(Stored data entries)
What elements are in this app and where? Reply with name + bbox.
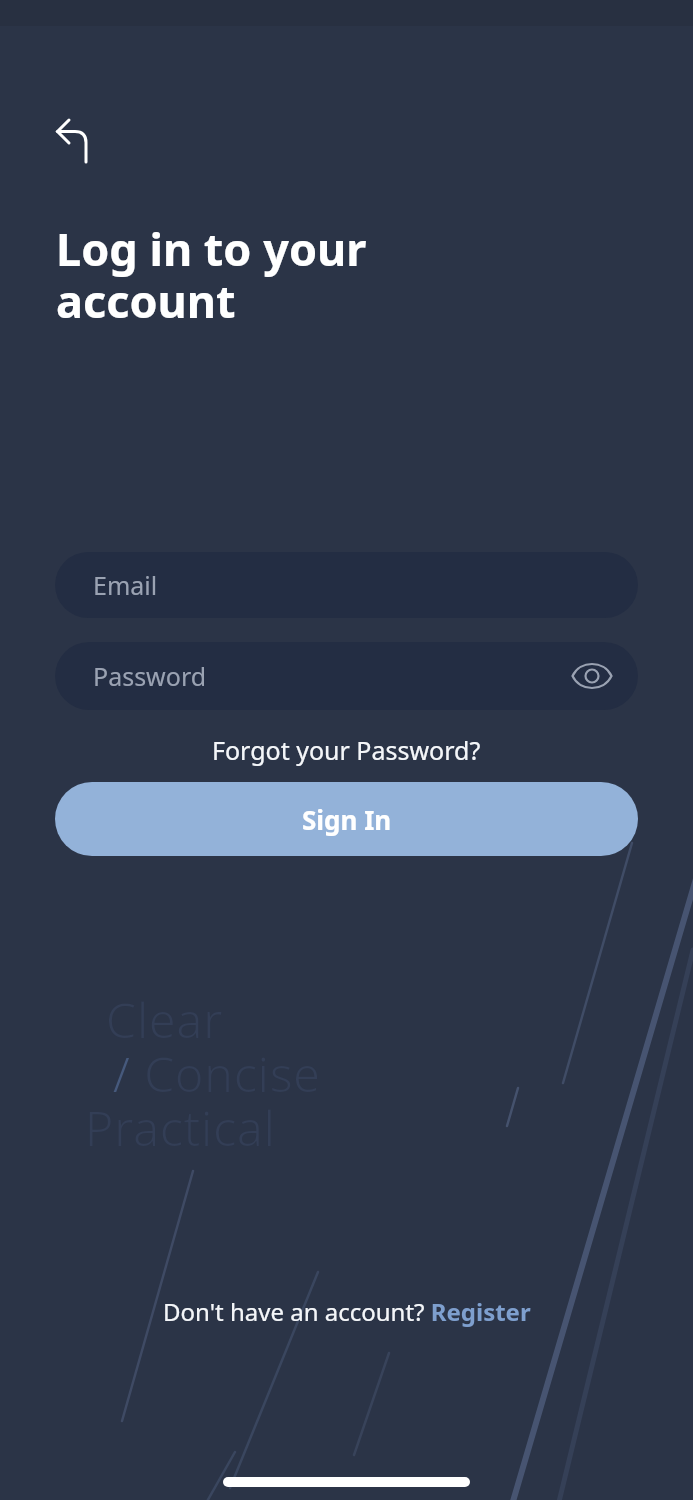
staticText: Clear: [106, 987, 224, 1052]
button[interactable]: Password: [55, 642, 638, 710]
button[interactable]: Forgot your Password?: [212, 733, 481, 767]
staticText: / Concise: [113, 1041, 321, 1106]
staticText: Don't have an account? Register: [163, 1295, 531, 1328]
button[interactable]: [569, 653, 615, 699]
staticText: Password: [93, 659, 207, 693]
staticText: Email: [93, 568, 158, 602]
button[interactable]: Don't have an account? Register: [163, 1295, 531, 1328]
staticText: Sign In: [302, 802, 392, 837]
button[interactable]: [44, 110, 100, 166]
staticText: Log in to your account: [56, 218, 367, 331]
staticText: Forgot your Password?: [212, 733, 481, 767]
button[interactable]: Sign In: [55, 782, 638, 856]
button[interactable]: Email: [55, 552, 638, 618]
staticText: Practical: [85, 1095, 276, 1160]
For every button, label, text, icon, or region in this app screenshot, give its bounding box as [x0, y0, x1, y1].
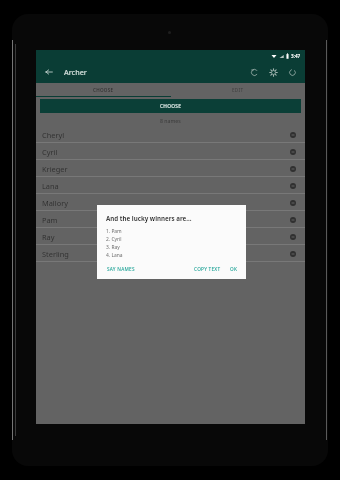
button[interactable]: Sterling — [36, 245, 305, 262]
staticText: 2. Cyril — [106, 236, 122, 243]
staticText: CHOOSE — [160, 103, 182, 110]
button[interactable]: Pam — [36, 211, 305, 228]
button[interactable]: Remove Sterling — [287, 248, 299, 260]
staticText: Mallory — [42, 198, 68, 208]
staticText: 8 names — [160, 117, 181, 124]
staticText: 1. Pam — [106, 228, 122, 235]
staticText: CHOOSE — [93, 87, 114, 93]
button[interactable]: Remove Mallory — [287, 197, 299, 209]
button[interactable]: Cyril — [36, 143, 305, 160]
button[interactable]: Krieger — [36, 160, 305, 177]
button[interactable]: OK — [229, 265, 239, 273]
staticText: Cheryl — [42, 130, 65, 140]
staticText: 3:47 — [291, 53, 301, 59]
button[interactable]: Settings — [266, 65, 280, 79]
button[interactable]: SAY NAMES — [106, 265, 136, 273]
staticText: Krieger — [42, 164, 68, 174]
staticText: Lana — [42, 181, 59, 191]
button[interactable]: CHOOSE — [36, 83, 170, 97]
button[interactable]: Remove Krieger — [287, 163, 299, 175]
button[interactable]: Lana — [36, 177, 305, 194]
staticText: 4. Lana — [106, 252, 123, 259]
button[interactable]: Remove Cheryl — [287, 129, 299, 141]
button[interactable]: Undo — [247, 65, 261, 79]
staticText: Archer — [64, 67, 87, 77]
staticText: Pam — [42, 215, 58, 225]
button[interactable]: Remove Ray — [287, 231, 299, 243]
button[interactable]: Remove Pam — [287, 214, 299, 226]
button[interactable]: Ray — [36, 228, 305, 245]
staticText: Sterling — [42, 249, 69, 259]
staticText: EDIT — [232, 87, 244, 93]
staticText: And the lucky winners are… — [106, 214, 192, 222]
button[interactable]: Back — [42, 65, 56, 79]
button[interactable]: Refresh — [285, 65, 299, 79]
staticText: OK — [230, 266, 238, 272]
staticText: SAY NAMES — [107, 266, 135, 272]
button[interactable]: Mallory — [36, 194, 305, 211]
button[interactable]: CHOOSE — [40, 99, 301, 113]
button[interactable]: Remove Lana — [287, 180, 299, 192]
button[interactable]: COPY TEXT — [193, 265, 222, 273]
staticText: Ray — [42, 232, 55, 242]
staticText: COPY TEXT — [194, 266, 221, 272]
staticText: Cyril — [42, 147, 58, 157]
button[interactable]: Cheryl — [36, 126, 305, 143]
button[interactable]: Remove Cyril — [287, 146, 299, 158]
staticText: 3. Ray — [106, 244, 120, 251]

◆ **Problem description**:
Filter the records above for lines containing the word "account", and copy those lines.

◆ **Result of this task**:
staticText: Don't have an account? Register: [163, 1295, 531, 1328]
button[interactable]: Don't have an account? Register: [163, 1295, 531, 1328]
staticText: Log in to your account: [56, 218, 367, 331]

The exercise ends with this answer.